**PROBLEM TO WORK ON:**
Could you transcribe the entries below exactly, without any of the pictures?

[Page images and extracted text]
=== Begin Enclosure ===

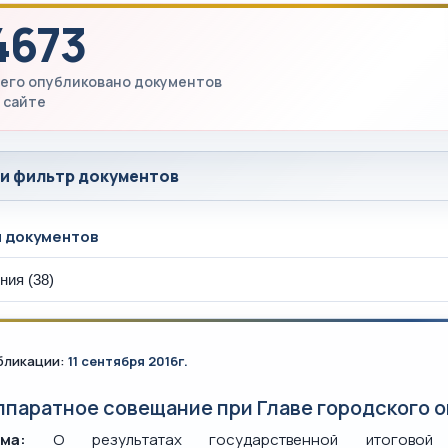
4673
его опубликовано документов
 сайте
 и фильтр документов
ы документов
бликации:
11 сентября 2016г.
ппаратное совещание при Главе городского ок
ма:
О результатах государственной итоговой а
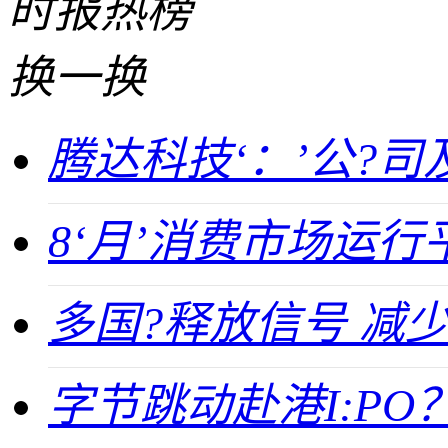
时报
热榜
换一换
腾达科技‘：’公?
8‘月’消费市场运
多国?释放信号 减
字节跳动赴港I:P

=== End Enclosure ===

**COMPLETED TASK:**
4673
его опубликовано документов
 сайте
 и фильтр документов
ы документов
бликации:
11 сентября 2016г.
ппаратное совещание при Главе городского ок
ма:
О результатах государственной итоговой а
时报
热榜
换一换
腾达科技‘：’公?
8‘月’消费市场运
多国?释放信号 减
字节跳动赴港I:P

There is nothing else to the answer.